No one really knows how old it is. On a piece of parchment, dated Jan. 25, 1552, the Archbishop of St. Andrews gave the public the right to play golf on the linksland, as well as the right to breed rabbits on it.
The game had been played here for more than 200 years when the St. Andrews Society of Golfers, later the Royal and Ancient Golf Club, was formed in 1754.
The course, covering 93 1/2 acres of land between the town and the Bay of St. Andrews, has changed little since. There are no trees, and little definition where the fairways end and the gorse and heather begin.
There are nine holes out, with the sea on the right, and nine holes back.
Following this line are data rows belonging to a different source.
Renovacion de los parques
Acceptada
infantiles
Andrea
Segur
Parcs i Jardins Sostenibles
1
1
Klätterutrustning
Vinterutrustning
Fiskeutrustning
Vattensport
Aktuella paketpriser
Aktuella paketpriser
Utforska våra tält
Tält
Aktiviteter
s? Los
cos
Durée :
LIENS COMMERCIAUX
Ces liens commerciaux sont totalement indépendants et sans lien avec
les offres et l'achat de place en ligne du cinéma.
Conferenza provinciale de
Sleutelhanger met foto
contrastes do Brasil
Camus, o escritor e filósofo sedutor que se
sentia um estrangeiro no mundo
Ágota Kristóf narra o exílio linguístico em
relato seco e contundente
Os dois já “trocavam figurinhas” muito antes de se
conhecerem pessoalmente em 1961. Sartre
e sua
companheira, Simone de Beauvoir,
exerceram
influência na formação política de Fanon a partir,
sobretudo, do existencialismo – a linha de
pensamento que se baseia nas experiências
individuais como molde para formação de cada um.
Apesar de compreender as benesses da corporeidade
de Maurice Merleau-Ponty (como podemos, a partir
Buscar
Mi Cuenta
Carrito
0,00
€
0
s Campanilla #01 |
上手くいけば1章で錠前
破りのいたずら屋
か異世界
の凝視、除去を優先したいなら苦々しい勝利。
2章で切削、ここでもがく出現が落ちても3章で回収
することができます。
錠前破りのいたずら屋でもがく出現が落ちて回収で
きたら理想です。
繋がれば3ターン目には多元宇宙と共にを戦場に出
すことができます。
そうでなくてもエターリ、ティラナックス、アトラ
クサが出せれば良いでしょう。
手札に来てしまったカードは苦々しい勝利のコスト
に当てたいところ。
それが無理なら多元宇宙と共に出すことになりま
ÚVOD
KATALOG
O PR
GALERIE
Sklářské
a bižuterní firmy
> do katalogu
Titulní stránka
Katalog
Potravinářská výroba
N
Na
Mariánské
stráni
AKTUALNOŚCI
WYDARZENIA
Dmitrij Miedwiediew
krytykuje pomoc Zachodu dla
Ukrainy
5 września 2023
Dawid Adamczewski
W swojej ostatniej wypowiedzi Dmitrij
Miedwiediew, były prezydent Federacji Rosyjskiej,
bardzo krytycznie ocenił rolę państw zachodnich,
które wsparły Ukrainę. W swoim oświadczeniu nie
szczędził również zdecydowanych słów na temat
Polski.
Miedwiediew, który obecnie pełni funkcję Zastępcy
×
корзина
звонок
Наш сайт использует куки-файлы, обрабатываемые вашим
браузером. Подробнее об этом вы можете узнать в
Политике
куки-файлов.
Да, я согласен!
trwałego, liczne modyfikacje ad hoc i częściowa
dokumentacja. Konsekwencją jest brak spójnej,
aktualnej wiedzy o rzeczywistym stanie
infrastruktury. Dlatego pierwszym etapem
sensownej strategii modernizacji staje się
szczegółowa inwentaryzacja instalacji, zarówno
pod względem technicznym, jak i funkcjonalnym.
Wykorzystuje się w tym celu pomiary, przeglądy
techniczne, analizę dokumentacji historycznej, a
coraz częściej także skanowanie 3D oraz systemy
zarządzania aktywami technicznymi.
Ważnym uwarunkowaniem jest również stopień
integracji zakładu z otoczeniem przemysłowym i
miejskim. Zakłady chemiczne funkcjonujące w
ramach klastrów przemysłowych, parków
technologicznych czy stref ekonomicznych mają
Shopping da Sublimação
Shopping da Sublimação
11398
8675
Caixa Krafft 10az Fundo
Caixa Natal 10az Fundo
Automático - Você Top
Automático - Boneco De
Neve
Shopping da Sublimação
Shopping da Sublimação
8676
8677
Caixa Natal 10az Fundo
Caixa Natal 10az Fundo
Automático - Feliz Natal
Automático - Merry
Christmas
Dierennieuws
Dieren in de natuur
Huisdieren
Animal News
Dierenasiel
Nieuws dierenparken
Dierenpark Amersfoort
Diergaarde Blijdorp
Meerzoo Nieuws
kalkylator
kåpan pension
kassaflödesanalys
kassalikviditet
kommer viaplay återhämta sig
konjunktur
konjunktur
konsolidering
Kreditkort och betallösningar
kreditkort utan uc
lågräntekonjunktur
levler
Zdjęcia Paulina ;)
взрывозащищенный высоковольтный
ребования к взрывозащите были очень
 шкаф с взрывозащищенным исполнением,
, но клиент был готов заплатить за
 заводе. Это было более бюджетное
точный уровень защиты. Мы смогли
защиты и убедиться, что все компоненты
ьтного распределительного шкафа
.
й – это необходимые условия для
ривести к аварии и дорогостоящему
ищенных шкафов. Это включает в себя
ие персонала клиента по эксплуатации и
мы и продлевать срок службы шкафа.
Fourteen of them share seven double greens. The tee shot on the par-3 11th crosses over the fairway of the par-4 seventh.
"Without the wind, it's a pretty easy course," said Arnold Palmer, who played his first British Open here 30 years ago and is making a farewell appearance this year.
But it is a rare day when the wind doesn't blow. And it is so fickle that it isn't unusual for a player to have the wind in his face all the way out, then find it change and be in his face all the way in.
Generally speaking, the 6,933-yard course is flat, but there are humps and swales - and bunkers, 140 of them, formed by sheep burrowing into dunes to escape the wintry gales off the sea, and by people digging for shells.
Many are deep pits, the pot bunkers that Darwin said were only large enough to accommodate "an angry man and his niblick."
Many of them are invisible from the tee. You have to know where they are. It was this lack of knowledge that caused a young Bobby Jones to tear up his card in disgust during the 1921 Open. He had taken 46 to the turn and played the 10th in six.
He later won the British Amateur and Open at the Old Course and said: "The more I studied the Old Course, the more I loved it and the more I loved it, the more I studied it. There is always a way at St. Andrews, although it is not always the obvious way."
The layout puts most of the trouble on the right - the sea going out, out-of-bounds coming home. But, in almost every case, the better approach to the green is from the right, a tee shot between the sheep-formed bunkers and the sea.
Many of those bunkers have names: Walkinshaw's Grave, Hell Bunker, the Coffins, the Beardies, the Lion's Mouth."
"It is the essence of golf," said Tom Watson, who won five British Opens, but none at St. Andrews. "This is the way golf is meant to be played."